**What you should do:**
What you need to produce from the material below is an exact transcription of the lines from the one with "glowing (231, 627)" through the one with "Discover Footage (321, 1794)", both included, and no other line.
START Given data
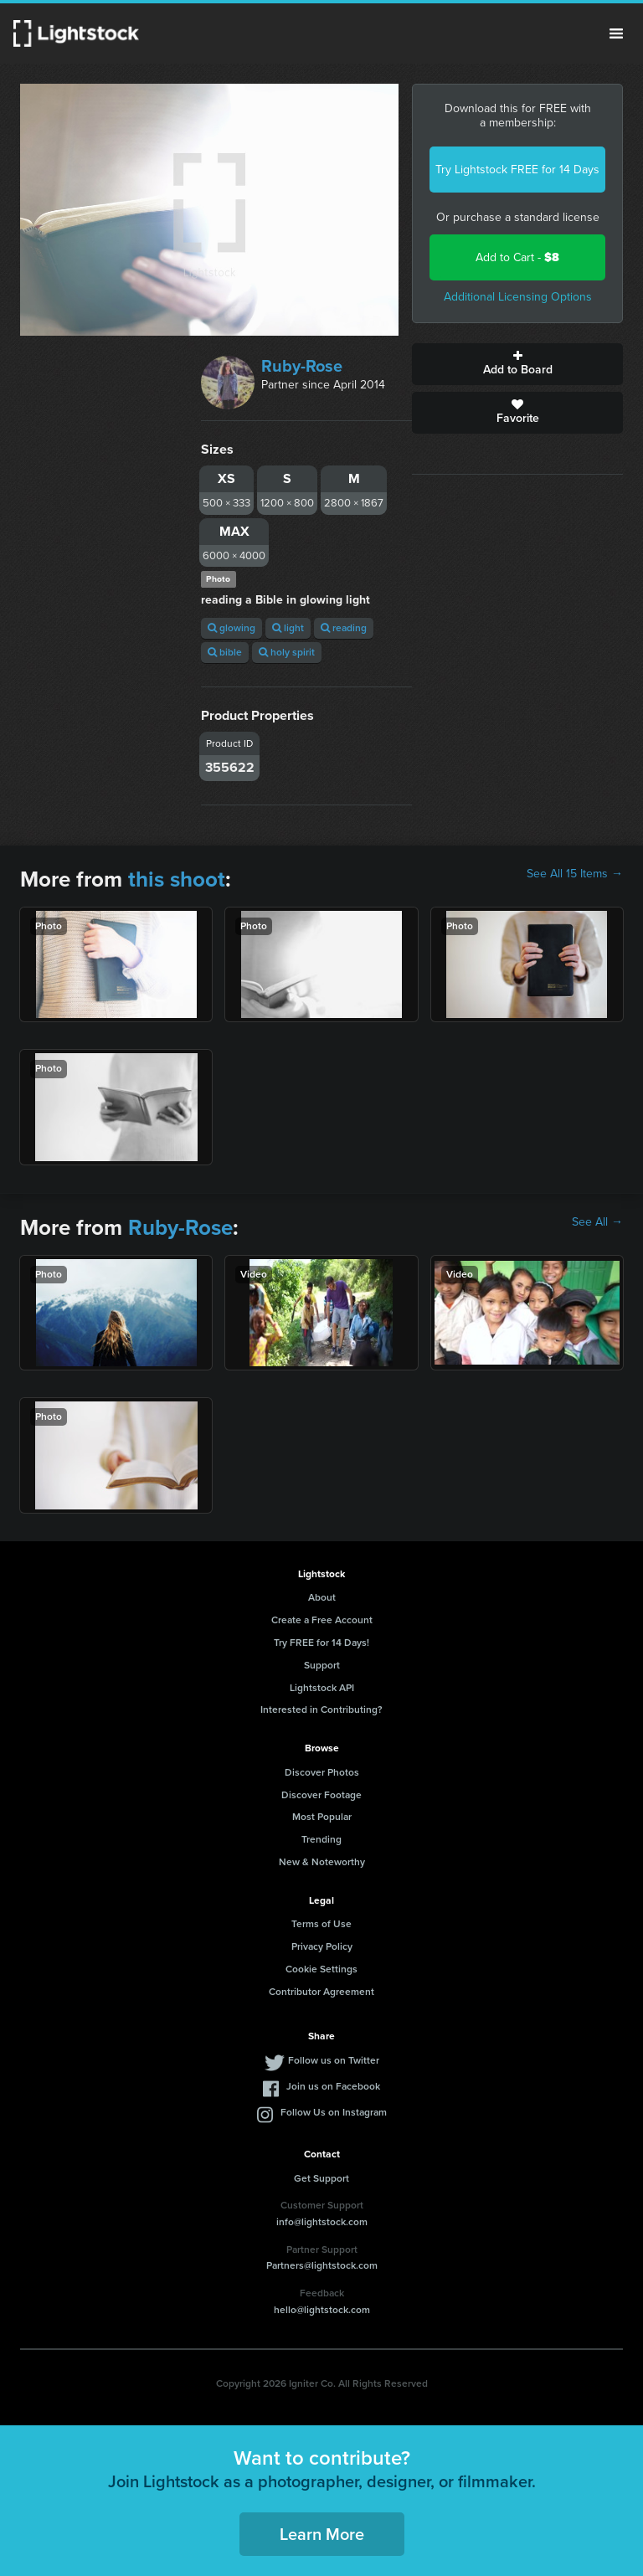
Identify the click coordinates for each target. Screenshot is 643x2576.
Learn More (322, 2534)
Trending (321, 1839)
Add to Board (517, 364)
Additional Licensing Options (518, 297)
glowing (231, 627)
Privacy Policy (321, 1946)
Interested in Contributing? (321, 1709)
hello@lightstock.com (322, 2309)
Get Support (321, 2178)
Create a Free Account (322, 1619)
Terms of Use (321, 1923)
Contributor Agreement (321, 1991)
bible (225, 652)
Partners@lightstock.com (322, 2265)
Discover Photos (322, 1772)
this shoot (176, 879)
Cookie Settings (321, 1969)
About (322, 1597)
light (288, 627)
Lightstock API (322, 1687)
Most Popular (322, 1816)
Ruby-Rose (301, 365)
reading (344, 627)
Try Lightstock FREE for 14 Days (517, 169)
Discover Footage (321, 1794)
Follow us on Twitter (333, 2060)
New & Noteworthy (322, 1861)
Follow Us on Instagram (333, 2112)
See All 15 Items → (575, 874)
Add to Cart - (517, 257)
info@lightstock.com (322, 2221)
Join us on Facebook (333, 2086)
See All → (597, 1222)
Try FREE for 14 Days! (321, 1642)
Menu (616, 33)
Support (322, 1665)
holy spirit (287, 652)
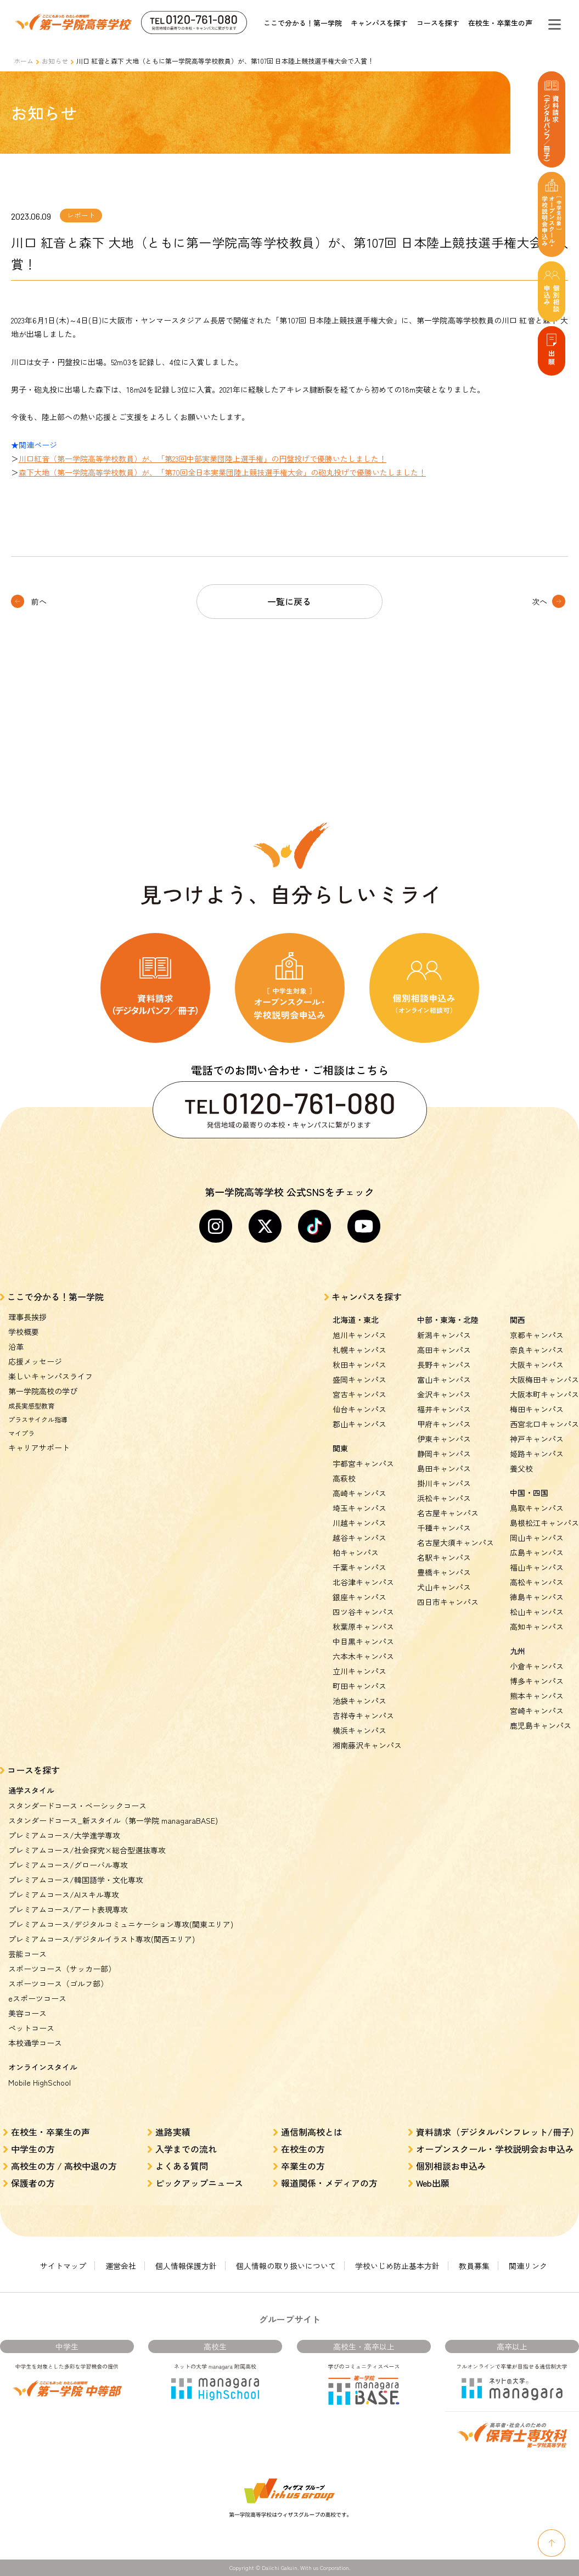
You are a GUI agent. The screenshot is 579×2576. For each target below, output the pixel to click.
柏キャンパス (356, 1552)
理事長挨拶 (27, 1316)
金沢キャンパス (444, 1394)
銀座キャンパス (359, 1596)
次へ (539, 601)
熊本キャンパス (537, 1695)
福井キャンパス (444, 1409)
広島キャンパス (537, 1552)
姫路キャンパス (537, 1453)
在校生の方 (303, 2148)
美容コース (27, 2013)
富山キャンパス (444, 1379)
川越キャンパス (359, 1522)
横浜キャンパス (359, 1730)
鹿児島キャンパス (540, 1725)
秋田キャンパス (359, 1364)
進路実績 (172, 2131)
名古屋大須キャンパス (455, 1542)
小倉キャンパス (537, 1666)
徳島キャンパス (537, 1596)
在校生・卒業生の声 (500, 23)
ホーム (23, 60)
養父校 (521, 1468)
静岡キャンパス (444, 1453)
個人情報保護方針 (186, 2265)
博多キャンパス (537, 1680)
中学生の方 (33, 2148)
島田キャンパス (444, 1468)
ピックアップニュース (199, 2182)
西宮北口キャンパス (544, 1423)
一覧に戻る (289, 601)
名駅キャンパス (444, 1557)
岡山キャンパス (537, 1537)
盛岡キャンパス (359, 1379)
END Given data
**Task answer:**
glowing (231, 627)
Privacy Policy (321, 1946)
Interested in Contributing? (321, 1709)
hello@lightstock.com (322, 2309)
Get Support (321, 2178)
Create a Free Account (322, 1619)
Terms of Use (321, 1923)
Contributor Agreement (321, 1991)
bible (225, 652)
Partners@lightstock.com (322, 2265)
Discover Photos (322, 1772)
this shoot (176, 879)
Cookie Settings (321, 1969)
About (322, 1597)
light (288, 627)
Lightstock API (322, 1687)
Most Popular (322, 1816)
Ruby-Rose (301, 365)
reading (344, 627)
Try Lightstock FREE for 14 Days (517, 169)
Discover Footage (321, 1794)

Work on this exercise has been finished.